Il predecessore di Manfredi aveva fatto questo appello prima di dimettersi. Ora il ministro dell’Università spinge per avere fondi e sottolinea l’importanza della ricerca.
Gaetano Manfredi entra a gamba tesa e dà ragione, quasi un mese dopo l’incidente diplomatico, al suo predecessore. Nei giorni che hanno preceduto le sue dimissioni da ministro, infatti, Lorenzo Fioramonti aveva fatto sapere che era necessario un miliardo di euro per rilanciare istruzione e ricerca. E il nuovo ministro dell’Università – dicastero scisso dagli altri due per volere di Conte – ha dato sostanza alle parole del precedente titolare del ministero. In primis Manfredi, intervistato da La Repubblica, ha fatto capire quanto sia importante essere consapevoli e collaborativi per far ripartire la macchina dell’istruzione italiana. “Per far funzionare la macchina devo lavorare con persone che conoscono l’università italiana e di cui mi fido. Il sentire sta cambiando. In questo primo mese di incontri in Parlamento ho percepito una sincera consapevolezza“.

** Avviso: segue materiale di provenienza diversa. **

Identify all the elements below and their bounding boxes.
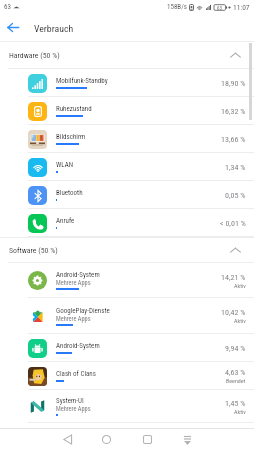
button[interactable]: Mobilfunk-Standby: [0, 69, 254, 97]
staticText: Aktiv: [234, 282, 246, 289]
button[interactable]: Zurück: [0, 14, 26, 41]
button[interactable]: Android-System: [0, 334, 254, 362]
staticText: Ruhezustand: [56, 105, 92, 113]
staticText: 11:07: [233, 3, 250, 12]
staticText: < 0,01 %: [220, 219, 246, 228]
button[interactable]: Bildschirm: [0, 125, 254, 153]
button[interactable]: Clash of Clans: [0, 362, 254, 390]
staticText: 0,05 %: [225, 191, 246, 200]
staticText: 63: [4, 3, 11, 11]
staticText: Hardware (50 %): [9, 51, 60, 60]
button[interactable]: Bluetooth: [0, 181, 254, 209]
staticText: Mehrere Apps: [56, 315, 91, 322]
staticText: Anrufe: [56, 217, 75, 225]
staticText: Android-System: [56, 271, 100, 279]
staticText: 13,66 %: [221, 135, 246, 144]
staticText: 63: [217, 5, 222, 11]
staticText: 9,94 %: [225, 344, 246, 353]
button[interactable]: Übersicht: [135, 429, 159, 450]
staticText: Aktiv: [234, 317, 246, 324]
staticText: 1,34 %: [225, 163, 246, 172]
staticText: Mehrere Apps: [56, 279, 91, 286]
staticText: Beendet: [226, 377, 246, 384]
staticText: 16,32 %: [221, 107, 246, 116]
staticText: 1,45 %: [225, 399, 246, 408]
staticText: Clash of Clans: [56, 370, 96, 378]
button[interactable]: Android-System: [0, 263, 254, 298]
staticText: Aktiv: [234, 408, 246, 415]
staticText: GooglePlay-Dienste: [56, 307, 110, 315]
button[interactable]: GooglePlay-Dienste: [0, 298, 254, 334]
staticText: 14,21 %: [221, 273, 246, 282]
staticText: Android-System: [56, 342, 100, 350]
button[interactable]: Zurück: [55, 429, 79, 450]
button[interactable]: Ruhezustand: [0, 97, 254, 125]
button[interactable]: Software (50 %): [0, 237, 254, 263]
staticText: Software (50 %): [9, 246, 58, 255]
staticText: Bluetooth: [56, 189, 83, 197]
staticText: Mehrere Apps: [56, 405, 91, 412]
staticText: 158B/s: [167, 3, 187, 11]
staticText: 4,63 %: [225, 368, 246, 377]
staticText: 18,90 %: [221, 79, 246, 88]
button[interactable]: Hardware (50 %): [0, 41, 254, 69]
staticText: WLAN: [56, 161, 74, 169]
staticText: System-UI: [56, 397, 84, 405]
button[interactable]: Nach unten: [175, 429, 199, 450]
staticText: 10,42 %: [221, 308, 246, 317]
button[interactable]: System-UI: [0, 390, 254, 423]
button[interactable]: Anrufe: [0, 209, 254, 237]
button[interactable]: Startseite: [94, 429, 118, 450]
staticText: Bildschirm: [56, 133, 86, 141]
staticText: Mobilfunk-Standby: [56, 77, 108, 85]
button[interactable]: WLAN: [0, 153, 254, 181]
staticText: Verbrauch: [34, 23, 74, 34]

E poi si arriva al nodo cruciale, quel miliardo di euro di cui parlò Fioramonti prima di dimettersi. Il nuovo ministro dell’Università ammette che sia necessario uno stanziamento di tale rilevanza. “Il miliardo di euro chiesto dal mio predecessore per l’università e la ricerca è un riferimento giusto. Si tratta di una cifra da gestire per tre anni. Sono soldi che devono essere certi e distribuiti con continuità“. Ma come verrebbe speso questo miliardo? Manfredi risponde così: “Partiamo subito, con 400 milioni per l’edilizia universitaria. Un mese e sarà pronto il bando a cui potranno partecipare gli atenei pubblici del Paese. C’è chi ha progettato un nuovo campus, chi deve ammodernare le aule. Un finanziamento nazionale per l’edilizia non si vedeva da 12 anni“.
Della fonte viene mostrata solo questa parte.